Home > All the Things We Never Knew(7)

All the Things We Never Knew(7)
Author: Liara Tamani

He says it three times, and I still don’t believe him.

 

REX

The house is freezing when I get home. My father must be here. With this house being so big and him being such a reclusive neat freak, the temperature of the house is one of the only ways I can tell the man is in. I never see his car because he keeps it parked in the garage, which is too small for my pickup truck.

My phone rings and it’s Nya.

“Hello,” I answer, and sit down on the concrete bench in the mudroom.

“Hey, heard about the game. Sorry you lost,” she says.

“Thanks,” I reply, and take off my LeBrons.
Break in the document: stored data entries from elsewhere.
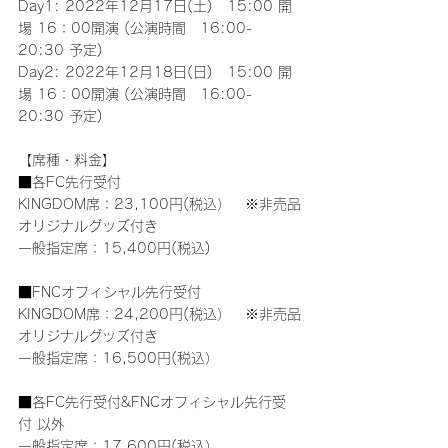
Day1: 2022年12月17日(土)　15:00 開
場 16：00開演 (公演時間　16:00-
20:30 予定)
Day2: 2022年12月18日(日)　15:00 開
場 16：00開演 (公演時間　16:00-
20:30 予定)
【席種・料金】
■各FC先行受付
KINGDOM席：23,100円(税込）　※非売品
オリジナルグッズ付き
一般指定席：15,400円(税込)
■FNCオフィシャル先行受付
KINGDOM席：24,200円(税込）　※非売品
オリジナルグッズ付き
一般指定席：16,500円(税込）
■各FC先行受付&FNCオフィシャル先行受
付 以外
一般指定席：17,600円(税込）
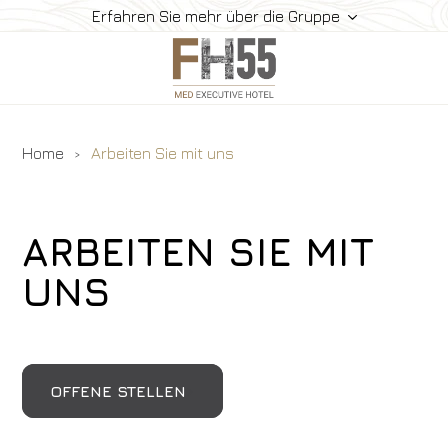
Erfahren Sie mehr über die Gruppe
Home
Arbeiten Sie mit uns
Hotelservice
Luxuszimmer
Luxussuiten
ARBEITEN SIE MIT
Restaurant
UNS
Luxushotel
Gallery
Angebote
Buchen Sie
OFFENE STELLEN
Kontakte
Tierfreundlichkeit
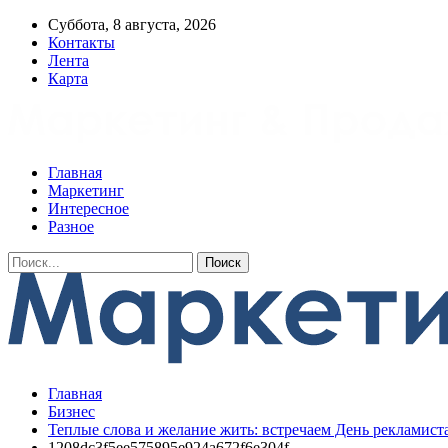
Суббота, 8 августа, 2026
Контакты
Лента
Карта
Главная
Маркетинг
Интересное
Разное
Главная
Бизнес
Теплые слова и желание жить: встречаем День рекламиста
1208dc3f5ee575895e924a672f6e304f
The cold stone floor shocks the bottoms of my feet, even through thick socks.

“Heard you still had thirty-six points, though.”

Did I? I think. Carli made me forget all about my stats.

“It never feels good losing, but at least that’s a positive,” she says.

Nya’s big on positives. I like that about her. “True,” I say, and store my shoes in a cubicle beneath the bench.

“So, did Danny have an off night?”

“Nah, not really.”

“Oh, Jason was ball hogging again?”

“No.”

“Well, what happened, then?”

I usually like that Nya asks a lot of questions. Keeps the conversation flowing, which I’ll admit, I’m not always the best at. But tonight, the only answer to her questions is Carli. How do I tell her that?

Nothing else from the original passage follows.